Every psyche contains a deep well of native intelligence and creative power. We all contain an archetypal guide — Carl Jung called it the Hierophant — who can lead us there. Hierophant is a Greek word for a wise person who brings people into the presence of wholeness and holiness by interpreting universal principles and sacred mysteries. In your psyche your Hierophant equates to a form of metacognition that taps into the specialties of both hemispheres of your brain — logos and mythos — and weaves them together into a bigger, more complete perspective on life than either side alone can imagine.
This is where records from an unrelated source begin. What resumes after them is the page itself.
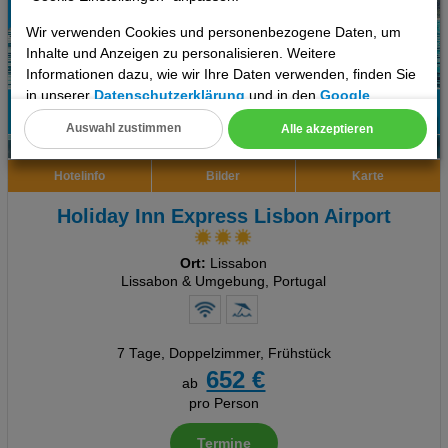
Wir verwenden Cookies und personenbezogene Daten, um
Inhalte und Anzeigen zu personalisieren. Weitere
Informationen dazu, wie wir Ihre Daten verwenden, finden Sie
in unserer
Datenschutzerklärung
und in den
Google
Datenschutz- und Nutzungsbedingungen
.
93%
Auswahl zustimmen
Alle akzeptieren
6
Empfehlung
Cookie Einstellungen
Hotelinfo
Bilder
Karte
Technische Cookies
Holiday Inn Express Lisbon Airport
Analyse
Ort:
Lissabon
Social Media Cookies
Lissabon & Umgebung, Portugal
Advertising
7 Tage
,
Doppelzimmer, Frühstück
Erweiterte Einstellungen
652 €
ab
pro Person
Termine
To awaken your Hierophant and the destiny to which it can lead you, you have to overcome all manner of enemies and obstacles. Some — like fear, lethargy, self-criticism, self-doubt, ignorance, and pride lie within you. Others — poverty, racism, family dysfunction, social pressure to conform, lack of education, and abuse — are forced on you from without. The way to find the whole and holy place within you that is guarded by your dragons is to acquire the courage to face them all full on. You have to be brave. Crazy Brave.

Joy Harjo is a Crazy Brave Hierophant. On June 19, 2019, this internationally known award-winning poet, storyteller, activist, saxophone player, performer, author, and playwright was appointed the 23rd United States Poet Laureate. She is the first Native American to hold this position. Born into the Mvskoke/Creek Nation in Tulsa, Oklahoma, the final destination of the Trail of Tears, she has captured America’s imagination and respect by following her inner shaman past her personal dragons to her creative well.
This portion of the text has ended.